Ungewöhnliches Zuschaueraufkommen: Amtsgericht Ebersberg geht auf Nummer sicher

Doch ein Großteil der Verfahren ist aus der umtriebigen Poinger Querdenker-Szene hervorgegangen. Etwa bei den Kundgebungen am Bahnhof, wo zwar nicht das Coronaleugnen, aber das Maßnahmenverweigern justiziabel wurde. Das Gericht schreibt bei der Eingangskontrolle Ausweiskopien „zur Identifizierung etwaiger Störer“ vor. Eine ungewöhnliche Maßnahme, doch Besuchermassen bei OWI-Verhandlungen, die sich sonst meist um Verkehrsverstöße drehen, sind ebenfalls nicht normal.
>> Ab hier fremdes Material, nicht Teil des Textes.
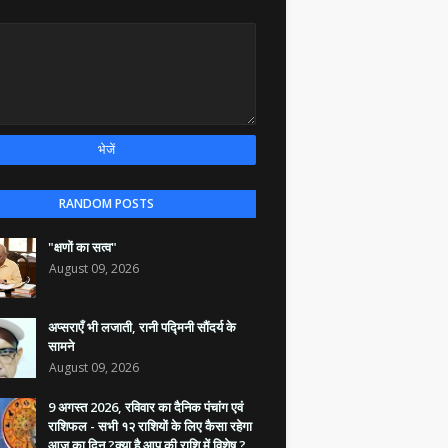
RANDOM POSTS
"क्षणों का सत्व"
August 09, 2026
अप्सराएँ भी लजाती, रानी पद्मिनी सौंदर्य के
सामने
August 09, 2026
9 अगस्त 2026, रविवार का दैनिक पंचांग एवं
राशिफल - सभी १२ राशियों के लिए कैसा रहेगा
आज का दिन ?क्या है आप की राशि में विशेष ?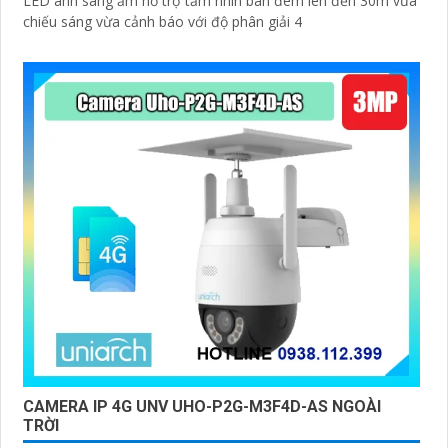
LED ánh sáng ấm hỗ trợ tầm nhìn ban đêm lên đến 30m vừa
chiếu sáng vừa cảnh báo với độ phân giải 4
CAMERA IP 4G UNV UHO-P2G-M3F4D-AS NGOÀI
TRỜI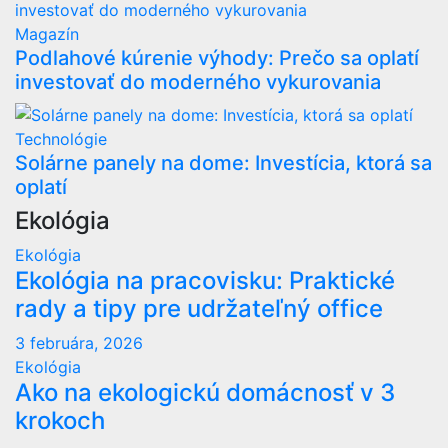
Magazín
Podlahové kúrenie výhody: Prečo sa oplatí
investovať do moderného vykurovania
Technológie
Solárne panely na dome: Investícia, ktorá sa
oplatí
Ekológia
Ekológia
Ekológia na pracovisku: Praktické
rady a tipy pre udržateľný office
3 februára, 2026
Ekológia
Ako na ekologickú domácnosť v 3
krokoch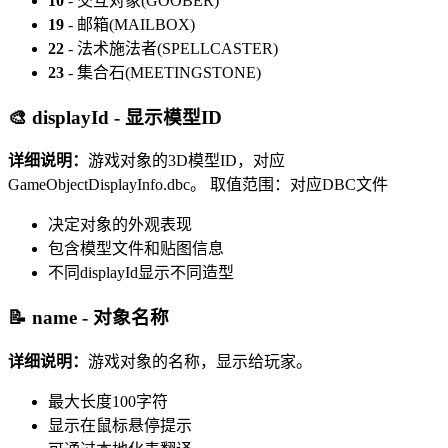
10
- 交互对象(GOOBER)
19
- 邮箱(MAILBOX)
22
- 法术施法者(SPELLCASTER)
23
- 集合石(MEETINGSTONE)
🎨 displayId - 显示模型ID
详细说明：
游戏对象的3D模型ID，对应
GameObjectDisplayInfo.dbc。
取值范围：对应DBC文件
决定对象的外观表现
包含模型文件和贴图信息
不同displayId显示不同造型
📝 name - 对象名称
详细说明：
游戏对象的名称，显示给玩家。
最大长度100字符
显示在鼠标悬停提示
Formlose Ermahnungen hätten es bei Zwischenrufen aber bislang getan, so Gerichtssprecher Frank Gellhaus.

Schwerer wiegt da der Aufwand – im Schnitt benötige so eine Verhandlung zwei Stunden Vor- und Nachbereitung durch den Richter und beschäftige neben diesem oft einen Protokollführer, ganz zu schweigen vom vorangegangenen Papierkrieg mit Polizei und Landratsamt. „Wir haben das mit vertretbarem Aufwand zu Ende gebracht“, sagt Gerichtssprecher Gellhaus über die 100 Verfahren, weitere seien nicht ausständig. Bei den Einstellungen, wie im Fall Dinker, zahlt die Rechnung die Staatskasse.